- _PROVIDED RECORDS_
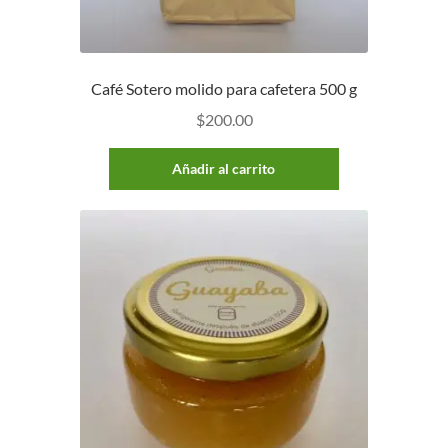
Café Sotero molido para cafetera 500 g
$
200.00
Añadir al carrito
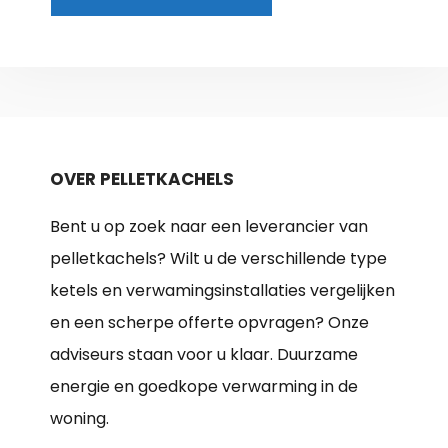
OVER PELLETKACHELS
Bent u op zoek naar een leverancier van
pelletkachels? Wilt u de verschillende type
ketels en verwamingsinstallaties vergelijken
en een scherpe offerte opvragen? Onze
adviseurs staan voor u klaar. Duurzame
energie en goedkope verwarming in de
woning.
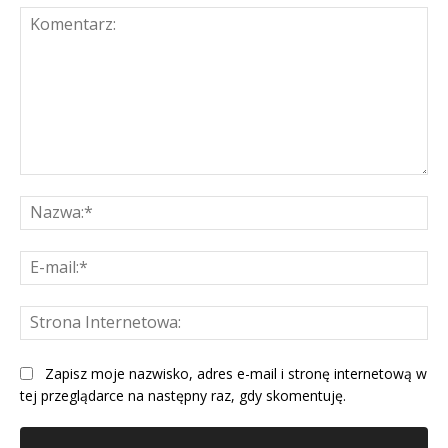
Komentarz:
Na
E-
mai
St
Int
Zapisz moje nazwisko, adres e-mail i stronę internetową w
tej przeglądarce na następny raz, gdy skomentuję.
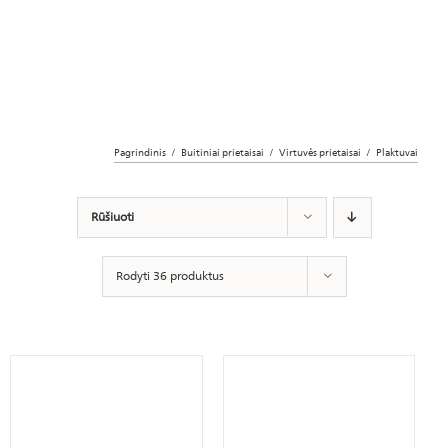
Pagrindinis
Buitiniai prietaisai
Virtuvės prietaisai
Plaktuvai
Rūšiuoti
Rodyti 36 produktus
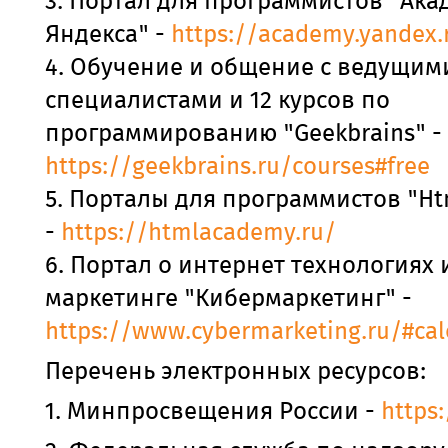
3. Портал для программистов "Ак
Яндекса" -
https://academy.yandex.
4. Обучение и общение с ведущими
специалистами и 12 курсов по
программированию "Geekbrains" -
https://geekbrains.ru/courses#free
5. Порталы для программистов "H
-
https://htmlacademy.ru/
6. Портал о интернет технологиях 
маркетинге "Кибермаркетинг" -
https://www.cybermarketing.ru/#ca
Перечень электронных ресурсов:
1. Минпросвещения России -
https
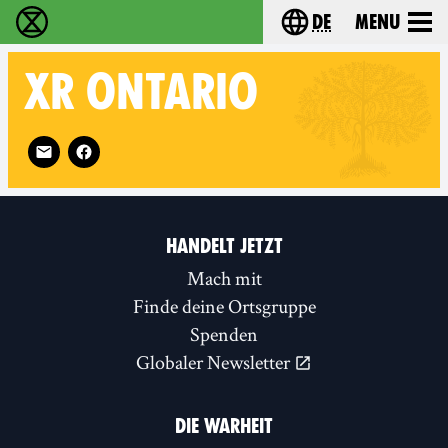
de
Menu
extinction rebellion - Home
Choose your langu
XR
ONTARIO
Follow XR Ontario on
HANDELT JETZT
Mach mit
Finde deine Ortsgruppe
Spenden
Globaler Newsletter
DIE WARHEIT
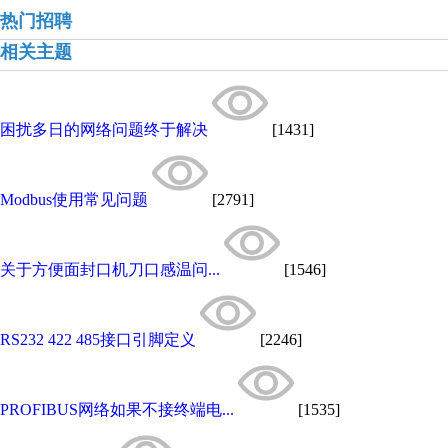
热门招聘
相关主题
困扰多日的网络问题终于解决
[1431]
Modbus使用常见问题
[2791]
关于方便面封口机刀口感温问...
[1546]
RS232 422 485接口引脚定义
[2246]
PROFIBUS网络如果不接终端电...
[1535]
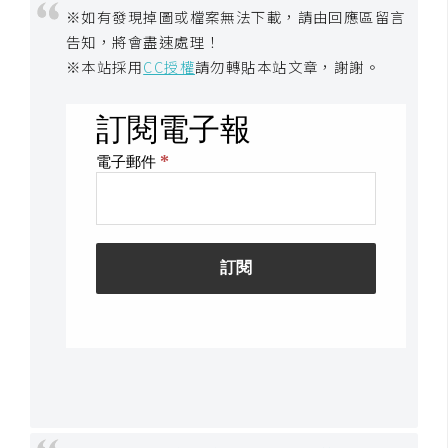
※如有發現掉圖或檔案無法下載，請由回應區留言
告知，將會盡速處理！
※本站採用
CC授權
請勿轉貼本站文章，謝謝。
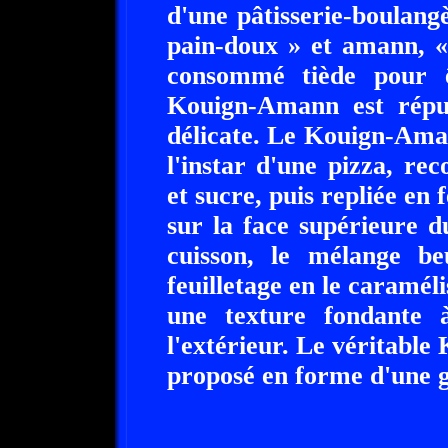
d'une pâtisserie-boulangè
pain-doux » et amann, «
consommé tiède pour ê
Kouign-Amann est réput
délicate. Le Kouign-Ama
l'instar d'une pizza, r
et sucre, puis repliée en f
sur la face supérieure d
cuisson, le mélange be
feuilletage en le caraméli
une texture fondante à 
l'extérieur. Le véritabl
proposé en forme d'une g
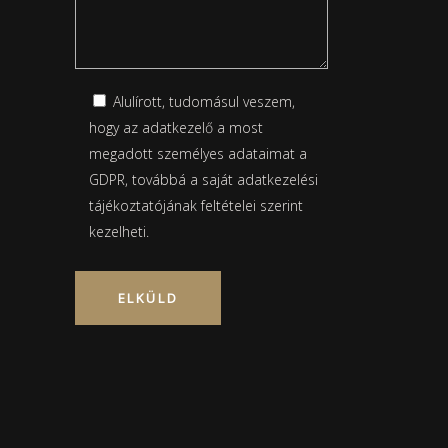
Alulírott, tudomásul veszem,
hogy az adatkezelő a most
megadott személyes adataimat a
GDPR, továbbá a saját
adatkezelési
tájékoztatójának
feltételei szerint
kezelheti.
Please leave this field empty.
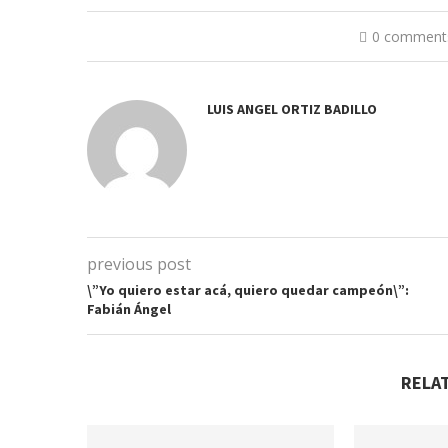
0 comment
LUIS ANGEL ORTIZ BADILLO
previous post
\”Yo quiero estar acá, quiero quedar campeón\”:
Fabián Ángel
RELA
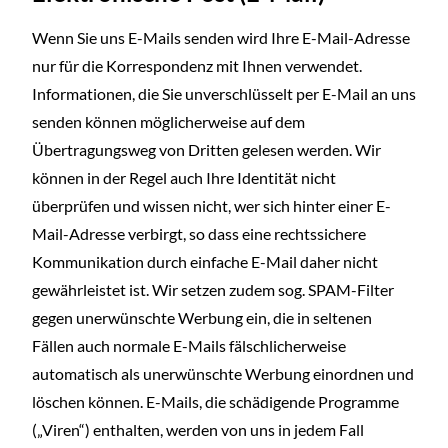
Wenn Sie uns E-Mails senden wird Ihre E-Mail-Adresse
nur für die Korrespondenz mit Ihnen verwendet.
Informationen, die Sie unverschlüsselt per E-Mail an uns
senden können möglicherweise auf dem
Übertragungsweg von Dritten gelesen werden. Wir
können in der Regel auch Ihre Identität nicht
überprüfen und wissen nicht, wer sich hinter einer E-
Mail-Adresse verbirgt, so dass eine rechtssichere
Kommunikation durch einfache E-Mail daher nicht
gewährleistet ist. Wir setzen zudem sog. SPAM-Filter
gegen unerwünschte Werbung ein, die in seltenen
Fällen auch normale E-Mails fälschlicherweise
automatisch als unerwünschte Werbung einordnen und
löschen können. E-Mails, die schädigende Programme
(„Viren“) enthalten, werden von uns in jedem Fall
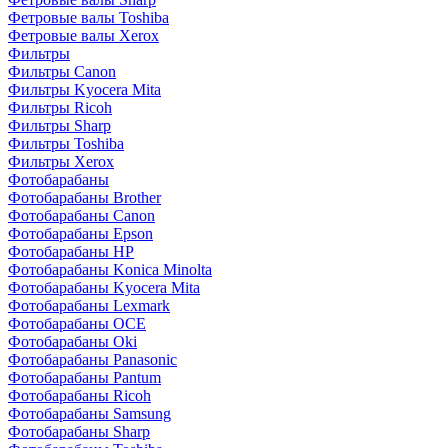
Фетровые валы Toshiba
Фетровые валы Xerox
Фильтры
Фильтры Canon
Фильтры Kyocera Mita
Фильтры Ricoh
Фильтры Sharp
Фильтры Toshiba
Фильтры Xerox
Фотобарабаны
Фотобарабаны Brother
Фотобарабаны Canon
Фотобарабаны Epson
Фотобарабаны HP
Фотобарабаны Konica Minolta
Фотобарабаны Kyocera Mita
Фотобарабаны Lexmark
Фотобарабаны OCE
Фотобарабаны Oki
Фотобарабаны Panasonic
Фотобарабаны Pantum
Фотобарабаны Ricoh
Фотобарабаны Samsung
Фотобарабаны Sharp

- _TASK DESCRIPTION_
Return every line from the material that contains the word "Фетровые".

- _ANSWER AREA_
Фетровые валы Toshiba
Фетровые валы Xerox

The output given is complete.